My own system. Almost nothing I do entails my serving, but I want control over my system, including if a problem I might have prevents access to the Internet and its informational resources for solving problems (I probably won't have another computer handy for researching in parallel to problem-solving), so a GUI is helpful, because I can see the full menus rather than have to remember what to type (I've used info and man but doing so slows me down a lot). I gather that the main reason admins prefer a CLI over a GUI is that a knowledgeable admin can work much faster in a CLI, so perhaps a GUI has not been developed much for internal administration. I'm geeky enough to recognize that almost no problem that I encounter is random but that most of them have causes I can probably solve, so I do my own sysadmin. KDE on Linux has a lot of sysadmin settings, maybe more than Gnome offers, but I didn't know if KDE offers most of the settings that FreeBSD would offer in its command-line interface. Would KDE be what I need? If so, can I use the latest KDE (I saw an issue about preferring less-recent Gnome over Gnome 3 on FreeBSD but maybe that's different)?


----------



## Deleted member 9563 (Nov 29, 2015)

Nick Levinson said:


> I gather that the main reason admins prefer a CLI over a GUI is that a knowledgeable admin can work much faster in a CLI, so perhaps a GUI has not been developed much for internal administration.



I don't think it's basically speed, though that probably does relate. The thing is that a GUI would have to be extremely large and complicated to be really effective. It's really an intervening layer, like typing with stilts. Why not just edit files directly?

An a non-professional, what I do is make notes and then cut and paste for more complicated things. That saves me the huge trouble that Windows people go through with their nested, nested, nested, menues which are difficult to explain in words and impossible to sort through without considerable expertise.
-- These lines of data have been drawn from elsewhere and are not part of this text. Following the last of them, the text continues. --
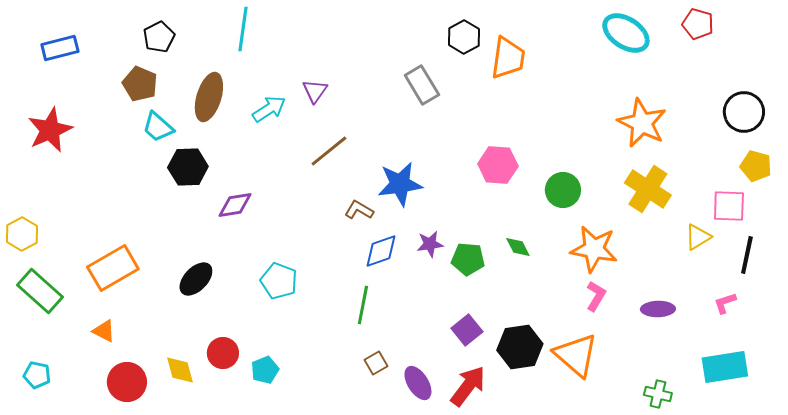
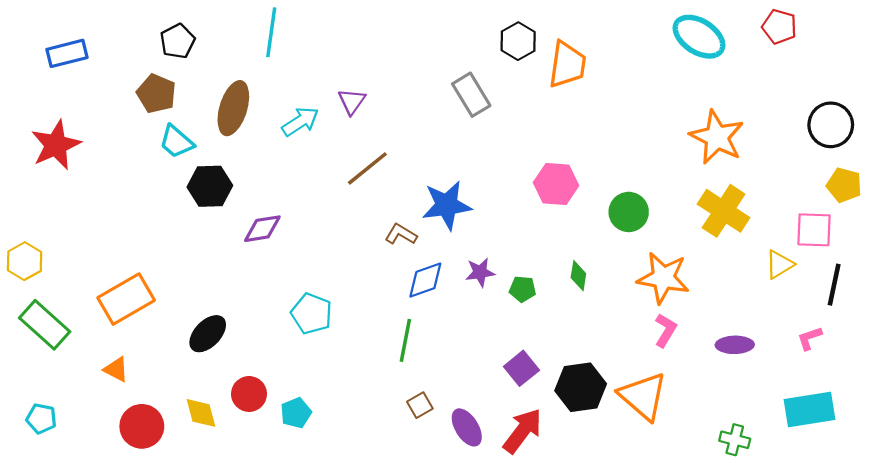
green diamond: (518, 247) -> (578, 276), turned 36
green pentagon: (468, 259) -> (523, 289), size x0.7
black ellipse: (196, 279) -> (208, 334), moved

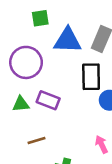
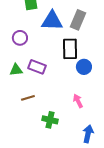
purple circle: (26, 62) -> (20, 38), size x0.6

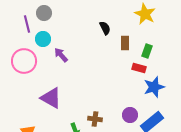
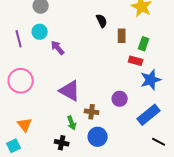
purple line: (27, 24) -> (19, 39), moved
pink circle: (24, 61) -> (21, 81), moved
purple triangle: (51, 98) -> (70, 91), moved
purple circle: (130, 115) -> (120, 99), moved

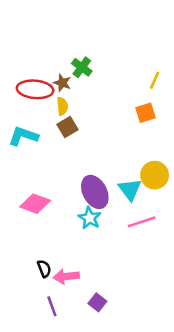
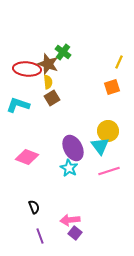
brown star: (62, 83) -> (48, 64), size x1.5
yellow circle: (155, 175) -> (108, 131), moved
pink arrow: (66, 276) -> (70, 220), moved

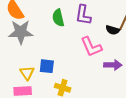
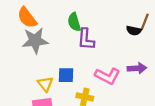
purple L-shape: (83, 15) -> (86, 39), moved
pink L-shape: (91, 47) -> (107, 76), moved, turned -35

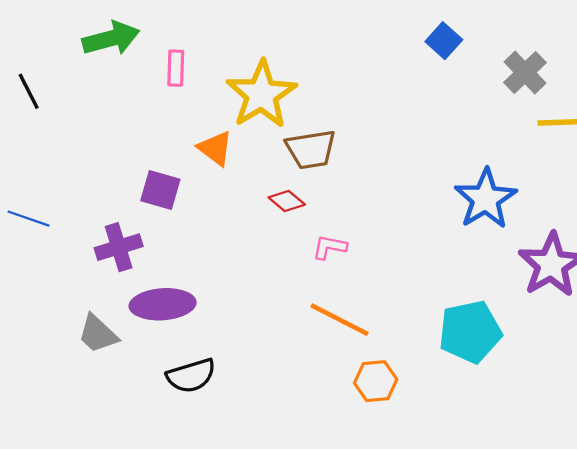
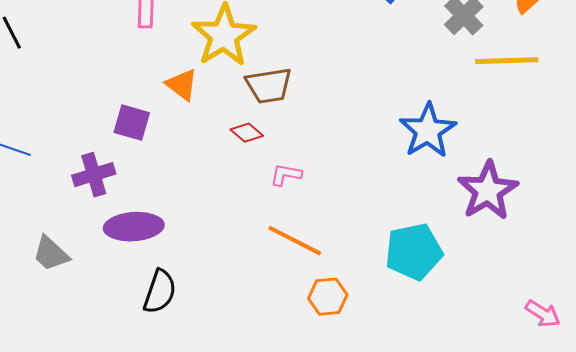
gray trapezoid: (98, 334) -> (51, 254), moved
black semicircle: (191, 376) -> (160, 292), turned -54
To me the bottom line is I find that people will offer methods and solutions in words (which you can save in a text file) rather than using long series of pictures which are difficult to file and search.


----------



## ANOKNUSA (Nov 29, 2015)

Nick Levinson: I think you might have missed OJ's point. "Administration" usually refers to a specific set of activities--configuring system services, formatting disk partitions, configuring networking, managing software, etc. Typical desktop work and web browsing are not "administrative" tasks. There is not graphical tool that will let you administer a FreeBSD system, no. Most things are configured by editing text files, and you can certainly do that using a graphical text editor. But starting daemons, partitioning and formatting disks, installing ports or packages, etc. is done from the command line. To be blunt: FreeBSD isn't Ubuntu. It's basically the opposite of that.
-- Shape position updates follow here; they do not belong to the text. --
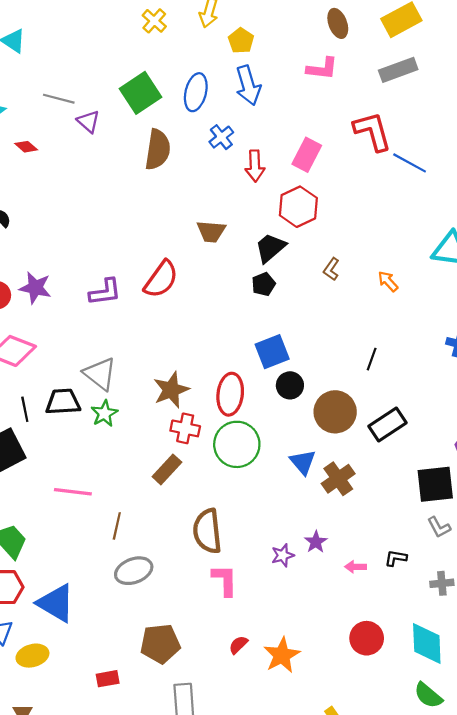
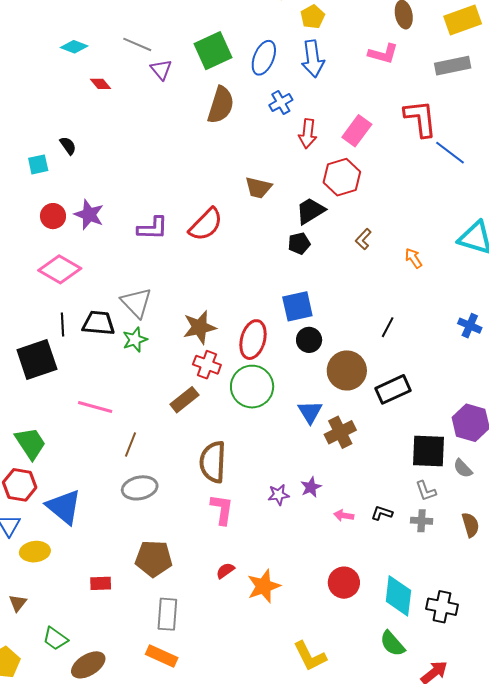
gray cross: (442, 583) -> (422, 521), moved

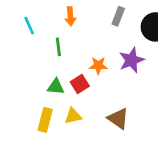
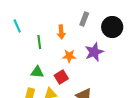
orange arrow: (70, 16) -> (61, 32), moved
red square: (80, 84) -> (61, 77), moved

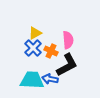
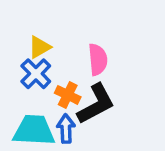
orange cross: (51, 51) -> (68, 95), moved
blue arrow: (50, 79) -> (66, 129), turned 77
As for desktop work, most of the typical things you'd use on a Linux desktop (Firefox, LibreOffice, GIMP, and others) are available on FreeBSD.


----------



## Deleted member 9563 (Nov 29, 2015)

Oh, and yes KDE has issues. It always has and always will. I haven't found anything to replace it though, unless it's to go minimal and use Fluxbox, which I would also recommend. I never could come to terms with Gnome and find it too difficult to bend to my taste. And that's really what choice of GUI is about - personal taste. Although KDE does do a lot of stuff with menus, but not so much when it comes to system administration.


----------



## Kiiski (Nov 29, 2015)

Maybe PC-BSD would suit your needs?


----------



## scottro (Nov 29, 2015)

Yes, it has some GUI tools for system admin type tasks.
http://wiki.pcbsd.org/index.php/Control_Panel/10.1.1


----------



## Nick Levinson (Dec 2, 2015)

Actually, I did understand about kinds of admin, and you itemized some of what I had in mind. I can edit files directly, but usually I have to learn some language-like constructs and substantive specifications, and I wouldn't do it often, so time on the learning curve wouldn't get much recouped. I do use text editors rather than word processors unless I want embedded formats etc.; probably most config files should not be edited in a word processor.
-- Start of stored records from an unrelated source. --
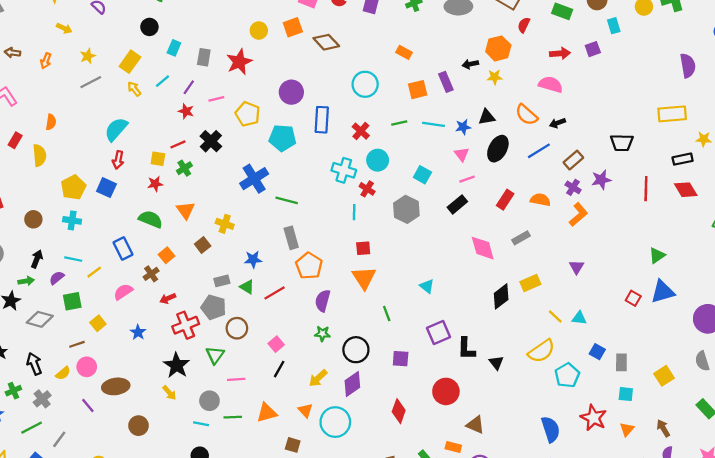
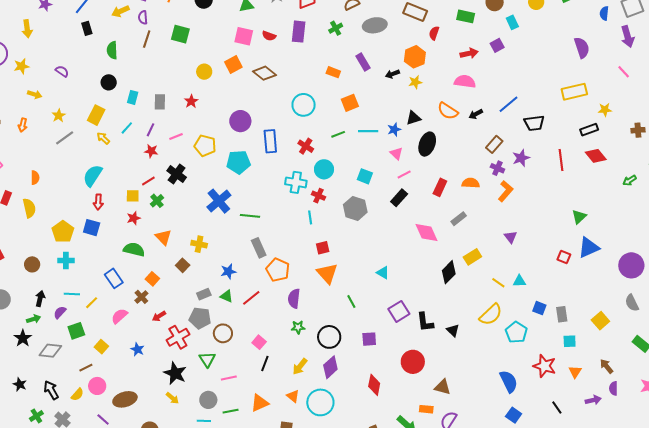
red star: (239, 62) -> (191, 101), size x0.6
purple rectangle: (446, 82) -> (363, 62), moved
blue line: (539, 151) -> (509, 104), moved

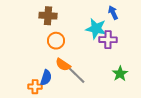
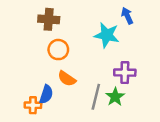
purple cross: (108, 40) -> (125, 73), moved
green star: (120, 74) -> (115, 97), moved
gray line: (76, 75) -> (96, 97), moved, turned 60

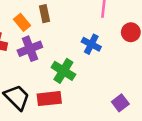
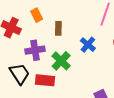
brown rectangle: (45, 14) -> (58, 28), moved
purple cross: (30, 49) -> (35, 50), moved

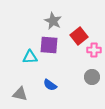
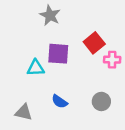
gray star: (53, 21) -> (50, 15), moved
gray circle: (92, 77) -> (101, 101), moved

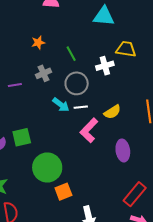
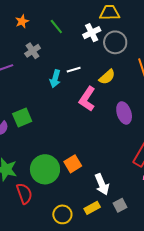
gray circle: (77, 83) -> (115, 42), moved
cyan arrow: (61, 105) -> (55, 79), turned 78
white line: (81, 107) -> (74, 70), moved
green circle: (47, 168) -> (45, 169), moved

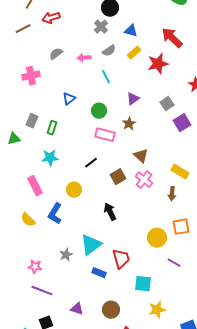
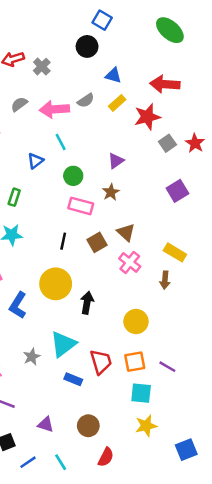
gray cross: (101, 27) -> (42, 67), moved
red arrow: (172, 38) -> (165, 84), turned -40
pink arrow: (84, 58) -> (54, 109), size x1.6
cyan line: (106, 77) -> (61, 142), moved
gray square: (167, 104) -> (167, 143), moved
black line: (91, 163) -> (63, 241), turned -40
brown square: (118, 177) -> (97, 242), moved
yellow circle: (74, 190) -> (56, 284), moved, size x1.6
black arrow: (110, 212) -> (87, 303), turned 36
orange square: (181, 227) -> (135, 362), moved
yellow circle: (157, 238) -> (136, 322), moved
cyan square: (143, 284) -> (141, 393), moved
A GUI is large and complex but modern hard drives are measured in GBs, not MBs, and I had no space problem with Fedora or OpenSuse Linuxes with multiple desktop environments loaded. I have not found going through a GUI to be more complex than using a CLI. I didn't have the problem with menu systems you describe; describing is easy with structures like "Edit > Preferences > Privacy" and I often just read through the menus to figure out how to do something, i.e, I'd hack without much risk; for example, by convention a menu item ending with "..." means a dialog will come, so selecting the menu item does not commit you to a course. It wouldn't stop you from commanding "rm *.*" but neither would a CLI. Most icons are accompanied by text (my experience was heaviest with Mac System 6 and then Win 95a/98SE until switching to Linux about 2 years ago), so if you ran into icon-drenched OSes requiring manuals to understand that's the opposite of what pro-icon designers were originally trying to do. I can usually translate phrased advice into steps in a GUI or a CLI, but carrying it out in a GUI is easier if it's only occasional.

I stopped using Ubuntu as it seemed too weak on security, although good on friendliness.

KDE's main issue in my experience was its slowness relative to Gnome, probably due to having many more settings, so that execution required the OS to read more files, but since my main work is productivity in apps I probably am not much affected by KDE's tardiness as a percentage of a day. Gnome 3's lack of a main menu is annoying.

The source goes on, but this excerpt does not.